Input for this task:
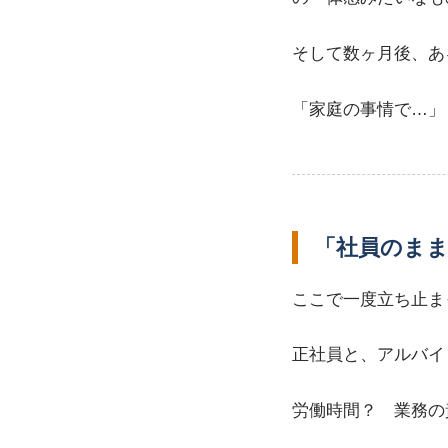
そして数ヶ月後、あ
「家庭の事情で…」
「社員のま
ここで一度立ち止ま
正社員と、アルバイ
労働時間？ 業務の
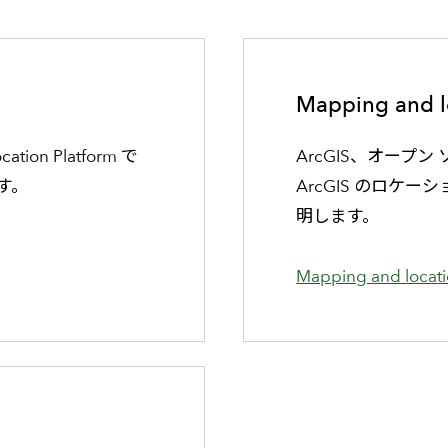
Mapping and l
cation Platform で
ArcGIS、オープン
す。
ArcGIS のロケ
明します。
Mapping and loca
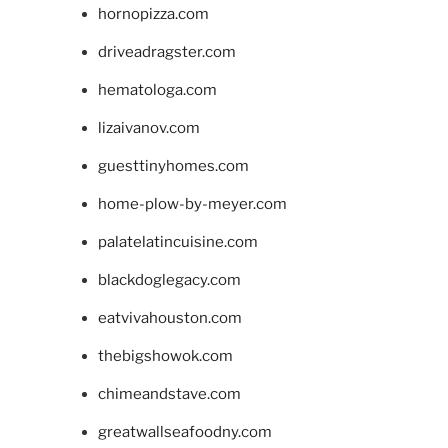
hornopizza.com
driveadragster.com
hematologa.com
lizaivanov.com
guesttinyhomes.com
home-plow-by-meyer.com
palatelatincuisine.com
blackdoglegacy.com
eatvivahouston.com
thebigshowok.com
chimeandstave.com
greatwallseafoodny.com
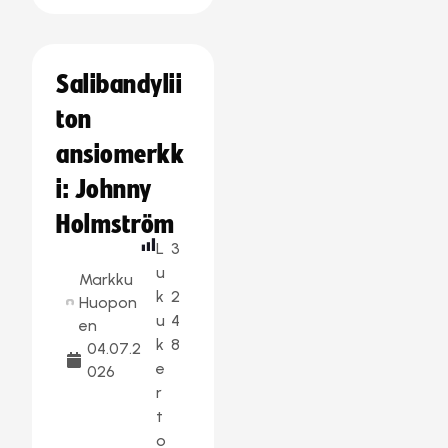
Salibandylii
ton
ansiomerkk
i: Johnny
Holmström
L
3
u
Markku
k
2
Huopon
u
4
en
k
8
04.07.2
e
026
r
t
o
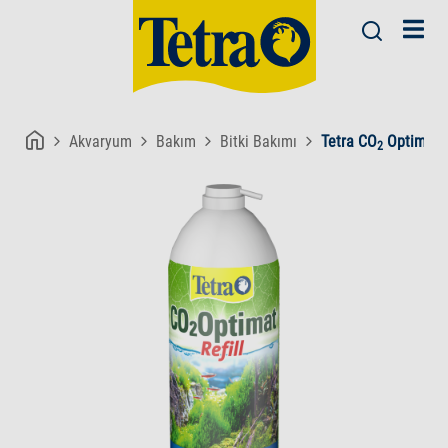
Akvaryum
Bakım
Bitki Bakımı
Tetra CO
Optimat R
2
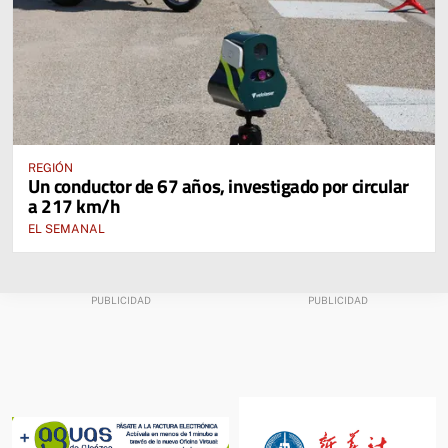
REGIÓN
Un conductor de 67 años, investigado por circular
a 217 km/h
EL SEMANAL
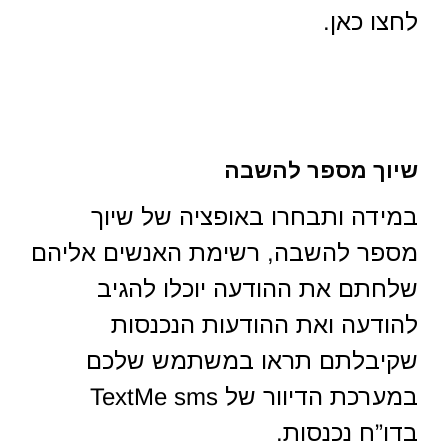
לחצו כאן.
שיוך מספר להשבה
במידה ותבחרו באופציה של שיוך
מספר להשבה, רשימת האנשים אליהם
שלחתם את ההודעה יוכלו להגיב
להודעה ואת ההודעות הנכנסות
שקיבלתם תראו במשתמש שלכם
במערכת הדיוור של TextMe sms
בדו”ח נכנסות.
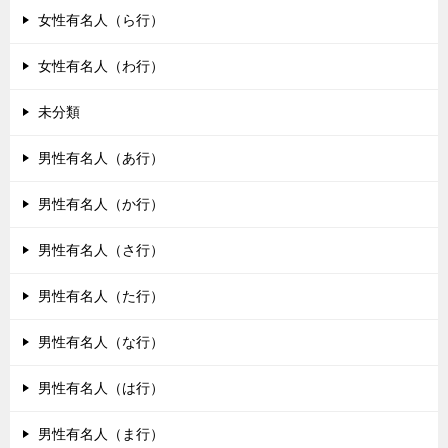
女性有名人（ら行）
女性有名人（わ行）
未分類
男性有名人（あ行）
男性有名人（か行）
男性有名人（さ行）
男性有名人（た行）
男性有名人（な行）
男性有名人（は行）
男性有名人（ま行）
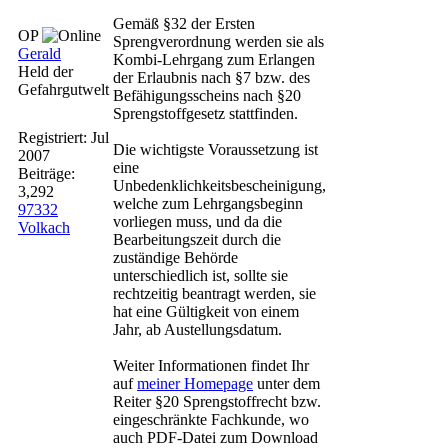
Gemäß §32 der Ersten
OP
Sprengverordnung werden sie als
Gerald
Kombi-Lehrgang zum Erlangen
Held der
der Erlaubnis nach §7 bzw. des
Gefahrgutwelt
Befähigungsscheins nach §20
Sprengstoffgesetz stattfinden.
Registriert:
Jul
Die wichtigste Voraussetzung ist
2007
eine
Beiträge:
Unbedenklichkeitsbescheinigung,
3,292
welche zum Lehrgangsbeginn
97332
vorliegen muss, und da die
Volkach
Bearbeitungszeit durch die
zuständige Behörde
unterschiedlich ist, sollte sie
rechtzeitig beantragt werden, sie
hat eine Gültigkeit von einem
Jahr, ab Austellungsdatum.
Weiter Informationen findet Ihr
auf
meiner Homepage
unter dem
Reiter §20 Sprengstoffrecht bzw.
eingeschränkte Fachkunde, wo
auch PDF-Datei zum Download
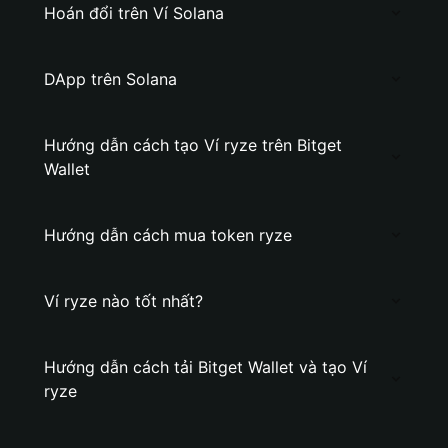
Hoán đổi trên Ví Solana
DApp trên Solana
Hướng dẫn cách tạo Ví ryze trên Bitget
Wallet
Hướng dẫn cách mua token ryze
Ví ryze nào tốt nhất?
Hướng dẫn cách tải Bitget Wallet và tạo Ví
ryze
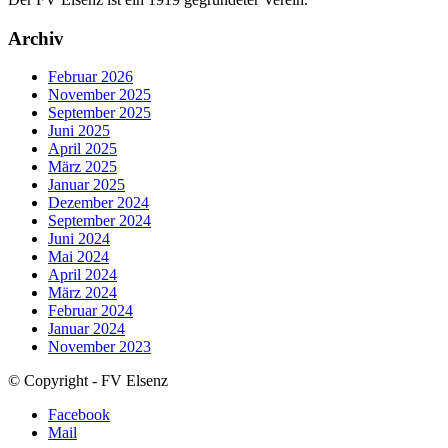
Archiv
Februar 2026
November 2025
September 2025
Juni 2025
April 2025
März 2025
Januar 2025
Dezember 2024
September 2024
Juni 2024
Mai 2024
April 2024
März 2024
Februar 2024
Januar 2024
November 2023
© Copyright - FV Elsenz
Facebook
Mail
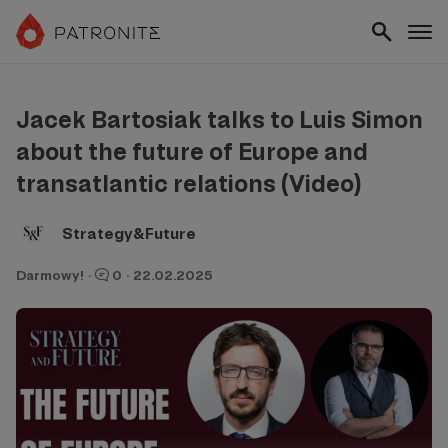
Jacek Bartosiak talks to Luis Simon
about the future of Europe and
transatlantic relations (Video)
Strategy&Future
Darmowy!
·
0
·
22.02.2025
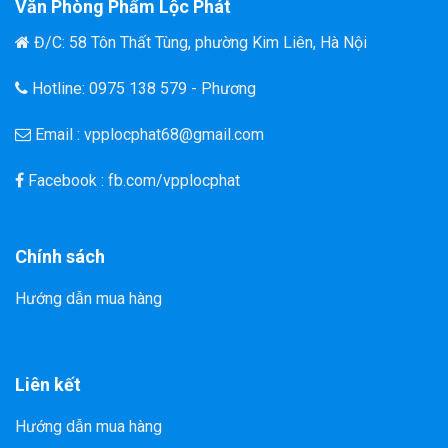
Văn Phòng Phẩm Lộc Phát
Đ/C: 58 Tôn Thất Tùng, phường Kim Liên, Hà Nội
Hotline: 0975 138 579 - Phương
Email : vpplocphat68@gmail.com
Facebook : fb.com/vpplocphat
Chính sách
Hướng dẫn mua hàng
Liên kết
Hướng dẫn mua hàng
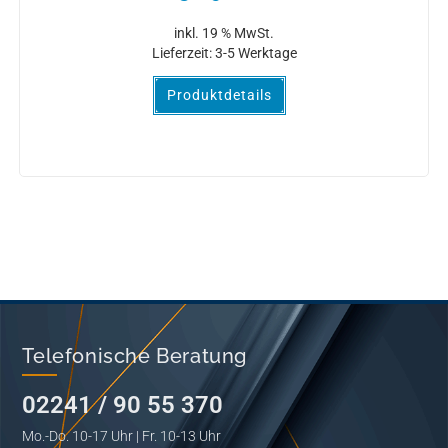
inkl. 19 % MwSt.
Lieferzeit:
3-5 Werktage
Produktdetails
Telefonische Beratung
02241 / 90 55 370
Mo.-Do. 10-17 Uhr | Fr. 10-13 Uhr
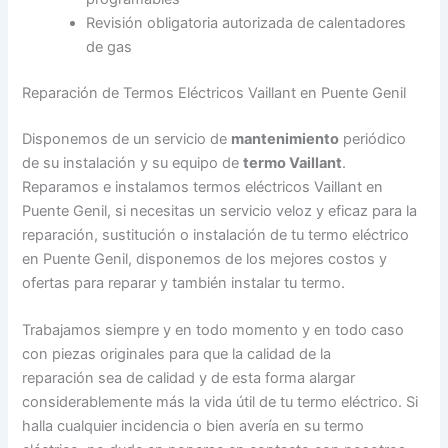
Revisión obligatoria autorizada de calentadores
de gas
Reparación de Termos Eléctricos Vaillant en Puente Genil
Disponemos de un servicio de
mantenimiento
periódico
de su instalación y su equipo de
termo Vaillant
.
Reparamos e instalamos termos eléctricos Vaillant en
Puente Genil, si necesitas un servicio veloz y eficaz para la
reparación, sustitución o instalación de tu termo eléctrico
en Puente Genil, disponemos de los mejores costos y
ofertas para reparar y también instalar tu termo.
Trabajamos siempre y en todo momento y en todo caso
con piezas originales para que la calidad de la
reparación sea de calidad y de esta forma alargar
considerablemente más la vida útil de tu termo eléctrico. Si
halla cualquier incidencia o bien avería en su termo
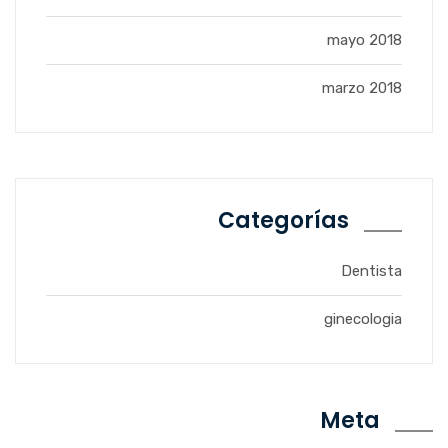
mayo 2018
marzo 2018
Categorías
Dentista
ginecologia
Meta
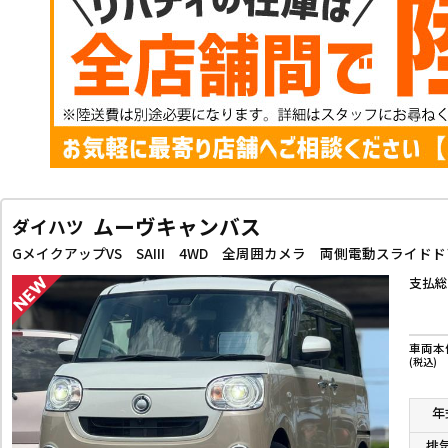
ムーヴキャンバス
ダイハツ
支払総
車両本
(税込)
年
排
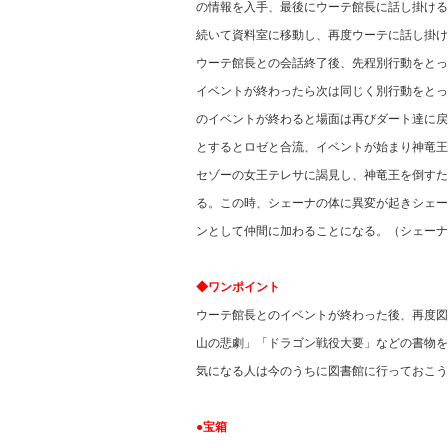
の情報を入手、最後にウーテ館長に話し掛ける
続いて資料室に移動し、再度ウーテに話し掛け
ウーテ館長との会話終了後、先程別行動をとっ
イベントが終わったら次は同じく別行動をとっ
のイベントが終わると場面は再びダート達に戻
とするとロゼと合流、イベントが始まり神竜王
セゾーの女王テレサに謁見し、神竜王を倒すた
る。この時、シェーナの体に異変が起きシェー
ンとして仲間に加わることになる。（シェーナ
◆ワンポイント
ウーテ館長とのイベントが終わった後、再度図
山の悲劇」「ドラゴン戦役大要」などの書物を
気になる人は今のうちに図書館に行っておこう
●宝箱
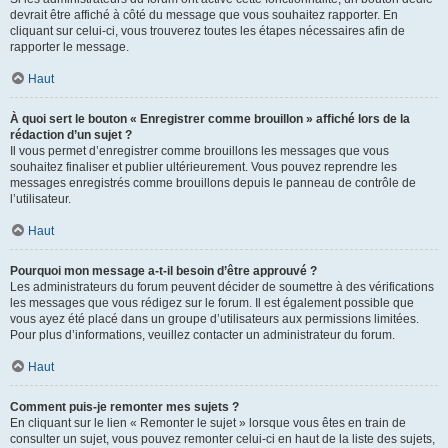
devrait être affiché à côté du message que vous souhaitez rapporter. En
cliquant sur celui-ci, vous trouverez toutes les étapes nécessaires afin de
rapporter le message.
Haut
À quoi sert le bouton « Enregistrer comme brouillon » affiché lors de la
rédaction d’un sujet ?
Il vous permet d’enregistrer comme brouillons les messages que vous
souhaitez finaliser et publier ultérieurement. Vous pouvez reprendre les
messages enregistrés comme brouillons depuis le panneau de contrôle de
l’utilisateur.
Haut
Pourquoi mon message a-t-il besoin d’être approuvé ?
Les administrateurs du forum peuvent décider de soumettre à des vérifications
les messages que vous rédigez sur le forum. Il est également possible que
vous ayez été placé dans un groupe d’utilisateurs aux permissions limitées.
Pour plus d’informations, veuillez contacter un administrateur du forum.
Haut
Comment puis-je remonter mes sujets ?
En cliquant sur le lien « Remonter le sujet » lorsque vous êtes en train de
consulter un sujet, vous pouvez remonter celui-ci en haut de la liste des sujets,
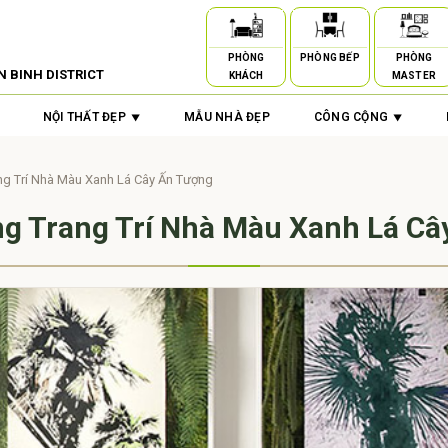
PHÒNG
PHÒNG BẾP
PHÒNG
N BINH DISTRICT
KHÁCH
MASTER
NỘI THẤT ĐẸP
MẪU NHÀ ĐẸP
CÔNG CỘNG
ng Trí Nhà Màu Xanh Lá Cây Ấn Tượng
ng Trang Trí Nhà Màu Xanh Lá Câ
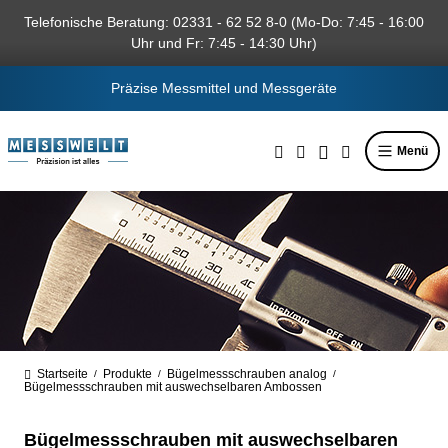
alt springen
Telefonische Beratung: 02331 - 62 52 8-0 (Mo-Do: 7:45 - 16:00
Uhr und Fr: 7:45 - 14:30 Uhr)
Präzise Messmittel und Messgeräte
Menü
Startseite
Produkte
Bügelmessschrauben analog
/
/
/
Bügelmessschrauben mit auswechselbaren Ambossen
Bügelmessschrauben mit auswechselbaren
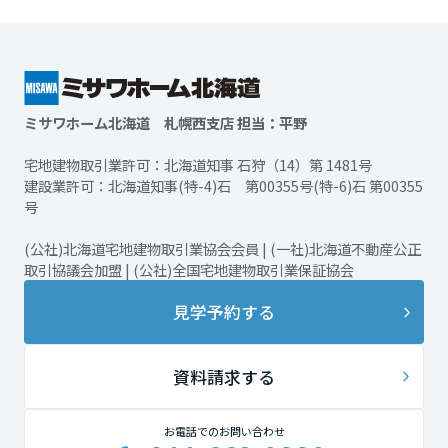
ミサワホーム北海道 札幌西支店 担当：平野
宅地建物取引業許可：北海道知事 石狩（14）第 1481号
建設業許可：北海道知事(特-4)石 第00355号(特-6)石 第00355
号
(公社)北海道宅地建物取引業協会会員 | (一社)北海道不動産公正
取引協議会加盟 | (公社)全国宅地建物取引業保証協会
見学予約する
資料請求する
お電話でのお問い合わせ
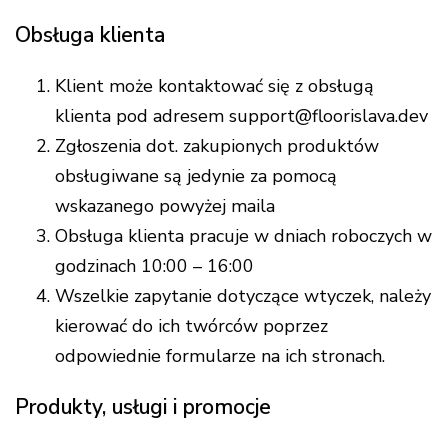
Obsługa klienta
Klient może kontaktować się z obsługą
klienta pod adresem support@floorislava.dev
Zgłoszenia dot. zakupionych produktów
obsługiwane są jedynie za pomocą
wskazanego powyżej maila
Obsługa klienta pracuje w dniach roboczych w
godzinach 10:00 – 16:00
Wszelkie zapytanie dotyczące wtyczek, należy
kierować do ich twórców poprzez
odpowiednie formularze na ich stronach.
Produkty, usługi i promocje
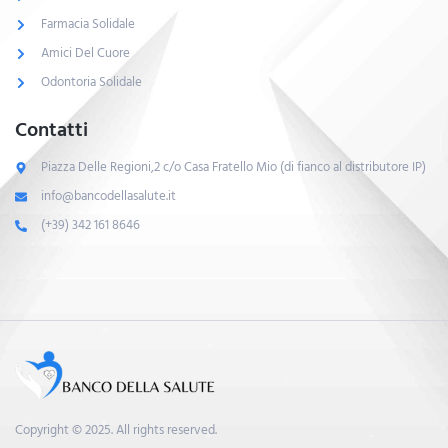
Farmacia Solidale
Amici Del Cuore
Odontoria Solidale
Contatti
Piazza Delle Regioni,2 c/o Casa Fratello Mio (di fianco al distributore IP)
info@bancodellasalute.it
(+39) 342 161 8646
Copyright © 2025. All rights reserved.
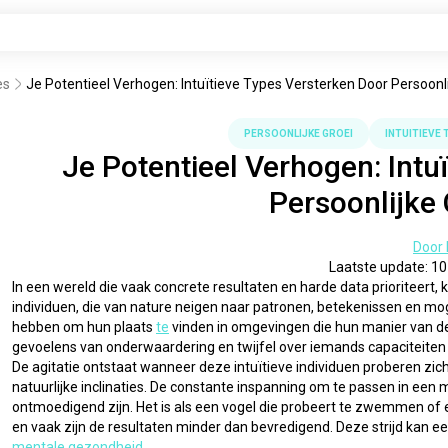
es
Je Potentieel Verhogen: Intuïtieve Types Versterken Door Persoonl
PERSOONLIJKE GROEI
INTUITIEVE 
Je Potentieel Verhogen: Intu
Persoonlijke
Door
Laatste update: 1
In een wereld die vaak concrete resultaten en harde data prioriteert,
individuen, die van nature neigen naar patronen, betekenissen en mogel
hebben om hun plaats 
te
 vinden in omgevingen die hun manier van d
gevoelens van onderwaardering en twijfel over iemands capaciteiten 
De agitatie ontstaat wanneer deze intuïtieve individuen proberen zich a
natuurlijke inclinaties. De constante inspanning om te passen in een 
ontmoedigend zijn. Het is als een vogel die probeert te zwemmen of een
mentale gezondheid
.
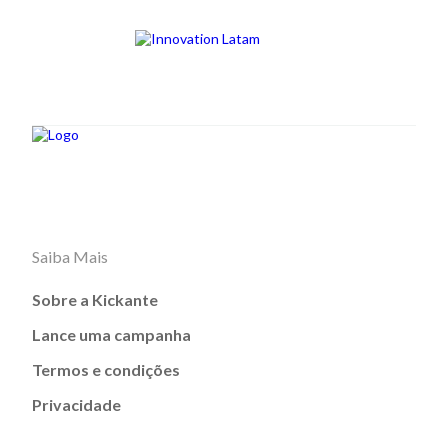
Saiba Mais
Sobre a Kickante
Lance uma campanha
Termos e condições
Privacidade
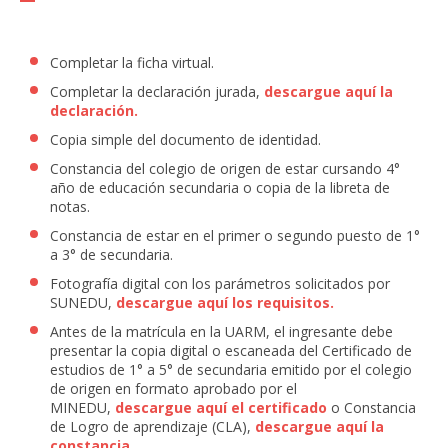
Completar la ficha virtual.
Completar la declaración jurada,
descargue aquí la
declaración
.
Copia simple del documento de identidad.
Constancia del colegio de origen de estar cursando 4°
año de educación secundaria o copia de la libreta de
notas.
Constancia de estar en el primer o segundo puesto de 1°
a 3° de secundaria.
Fotografía digital con los parámetros solicitados por
SUNEDU,
descargue aquí los requisitos.
Antes de la matrícula en la UARM, el ingresante debe
presentar la copia digital o escaneada del Certificado de
estudios de 1° a 5° de secundaria emitido por el colegio
de origen en formato aprobado por el
MINEDU,
descargue aquí el certificado
o Constancia
de Logro de aprendizaje (CLA),
descargue aquí la
constancia.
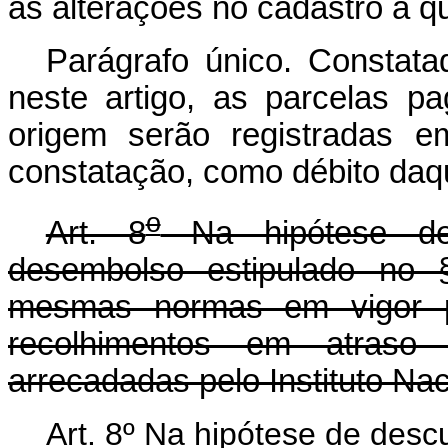
as alterações no cadastro a que
Parágrafo único. Constat
neste artigo, as parcelas p
origem serão registradas 
constatação, como débito daq
o
Art. 8
Na hipótese de
desembolso estipulado no §
mesmas normas em vigor pa
recolhimentos em atraso d
arrecadadas pelo Instituto Na
Art. 8º Na hipótese de des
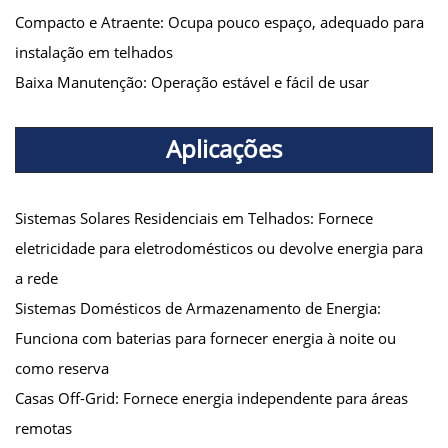
Compacto e Atraente: Ocupa pouco espaço, adequado para
instalação em telhados
Baixa Manutenção: Operação estável e fácil de usar
Aplicações
Sistemas Solares Residenciais em Telhados: Fornece
eletricidade para eletrodomésticos ou devolve energia para
a rede
Sistemas Domésticos de Armazenamento de Energia:
Funciona com baterias para fornecer energia à noite ou
como reserva
Casas Off-Grid: Fornece energia independente para áreas
remotas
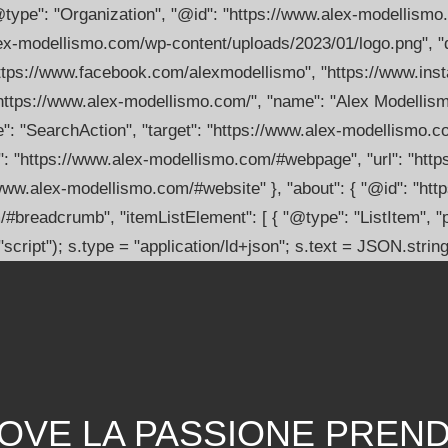
"@type": "Organization", "@id": "https://www.alex-modellismo
lex-modellismo.com/wp-content/uploads/2023/01/logo.png", "d
[ "https://www.facebook.com/alexmodellismo", "https://www.in
https://www.alex-modellismo.com/", "name": "Alex Modellismo"
e": "SearchAction", "target": "https://www.alex-modellismo.c
: "https://www.alex-modellismo.com/#webpage", "url": "http
//www.alex-modellismo.com/#website" }, "about": { "@id": "ht
breadcrumb", "itemListElement": [ { "@type": "ListItem", "po
script"); s.type = "application/ld+json"; s.text = JSON.stri
DOVE LA PASSIONE PREN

Your instructions:
Among the records above, extract exactly the lines from the line with "Il vous permet" to the line with "Pourquoi mon message", both lines included, and leave out the rest.

Task result:
Il vous permet d’enregistrer comme brouillons les messages que vous
souhaitez finaliser et publier ultérieurement. Vous pouvez reprendre les
messages enregistrés comme brouillons depuis le panneau de contrôle de
l’utilisateur.
Haut
Pourquoi mon message a-t-il besoin d’être approuvé ?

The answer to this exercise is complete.